Kiron Koç burcunda, erken yaşlardan itibaren hayatla tek başına mücadele etme, kendini kurtarırken, başkalarına kahramanca bir örnek olma yönünde tecrübelere işaret eder. Koç eril bir burç olduğu için, Kiron’u Koç burcunda olan kadınların hayatında, ister istemez bir erkek gibi olma, sanki aileyi kurtaran bir kahraman olma hikayesi vardır. Çoğunlukla bu durum, baba figürünün eksikliği, yetersiz kalması, hatta ailede daha büyük erkek kardeşler olsa bile, onların da zayıf ve yetersiz kalmasından dolayı, kız çocuğunun tek başına üstlenmesi gereken zorlukları olduğu anlamına gelebilir. Kuşkusuz bu durum, pek çok kadının olgunluk yaşlarında, kendi kadınlıklarını ihmal etmelerine ve adeta bir savaşçı haline dönmelerine yol açmış olabilir.

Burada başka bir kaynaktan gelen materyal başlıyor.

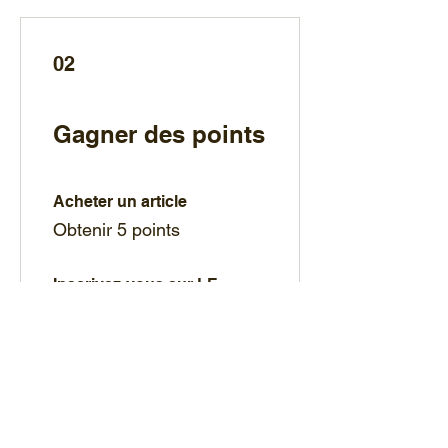
02
Gagner des points
Acheter un article
Obtenir 5 points
Inscrivez-vous sur LE
RESEAU DE SAINT LEGER
Obtenir 10 points
03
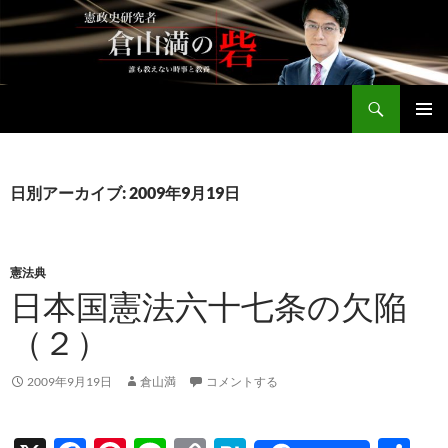
コ
ン
テ
ン
検
ツ
倉山満公式サイト
索
へ
メインメ
ス
ニュー
キ
日別アーカイブ: 2009年9月19日
ッ
プ
憲法典
日本国憲法六十七条の欠陥
（２）
2009年9月19日
倉山満
コメントする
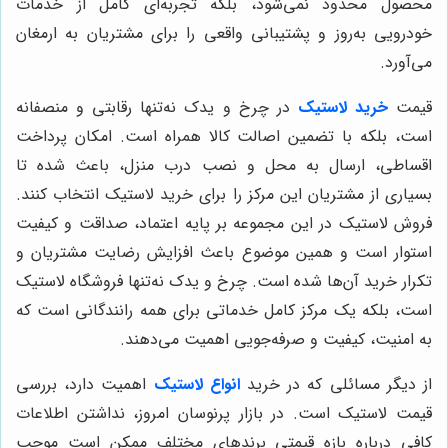
محصول محدود نمی‌شود، بلکه تجربه‌ای کامل از خدمات
خودرویی به‌روز و پشتیبانی واقعی را برای مشتریان به ارمغان
می‌آورد.
قیمت
خرید لاستیک
در چرخ و یدک نه‌تنها رقابتی و منصفانه
است، بلکه با تضمین اصالت کالا همراه است. امکان پرداخت
اقساطی، ارسال به محل و نصب درب منزل، باعث شده تا
بسیاری از مشتریان این مرکز را برای خرید لاستیک انتخاب کنند.
فروش لاستیک در این مجموعه بر پایه اعتماد، صداقت و کیفیت
استوار است و همین موضوع باعث افزایش رضایت مشتریان و
تکرار خرید آن‌ها شده است. چرخ و یدک نه‌تنها فروشگاه لاستیک
است، بلکه یک مرکز کامل خدماتی برای همه رانندگانی است که
به امنیت، کیفیت و صرفه‌جویی اهمیت می‌دهند.
از دیگر مسائلی که در خرید
انواع لاستیک
اهمیت دارد، بررسی
قیمت لاستیک است. در بازار پرنوسان امروز، نداشتن اطلاعات
کافی درباره بازه قیمتی برندهای مختلف ممکن است موجب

Halbuki, şimdi 50 yaşlarına doğru ilerleyen bu kadınlar (2027’ye kadar) artık çocuklukta edinmiş oldukları bu psikolojik kalıbı anlama ve kabulenme yönünde yeni bir bilinç eşiğine doğru ulaşmaktalar. Doğal olarak bu süreçte, belki de en önemli unsur, artık güçlü ve tek başına kalabileceklerini göstermek değil, doğrudan kendilerini gerçekleştirme yönünde atacakları yeni adımlarda yatmakta. Her zaman güçlü olma, çoğunlukla erkeklerden beklenen kendi kendine yeterli olma, savaşçı olma, herkesi kurtarma gibi erkek rolleri üstlenmekten çok kendi kimliklerini bu eksiklik duygusundan temizleyerek ilerlemek, olgunlaşmak durumundalar. Bu süreçte, tam 50 yaşında ortaya çıkan değişikliklere göz atmak büyük bir farkındalık yaratabilir. Böylece, Kiron’u Koç burcunda olanlar, hayatla giriştikleri sürekli mücadeleden bir adım uzaklaşarak, yaşadıkları bu yaranın farkına varabilirler. Aynı zamanda, bu yara kalıbını daha yaratıcı ve gerçekten de 50 yıldır geliştirmiş oldukları öncü, kendi kendine yeten ve mücadele eden tavrıları ile özgün ve farklı bir örnek olabilirler. Kiron’u Koç burcunda olan kişilere örnek olarak Colette, Gertrude Stein, Margaret Thatcher, Gustave Flaubert, Jack London, Fazıl Say, Mohandas Gandhi, Marine Le Pen, Melina Mercurie, II. Elizabeth, Uma Thurman isimleri verilebilir.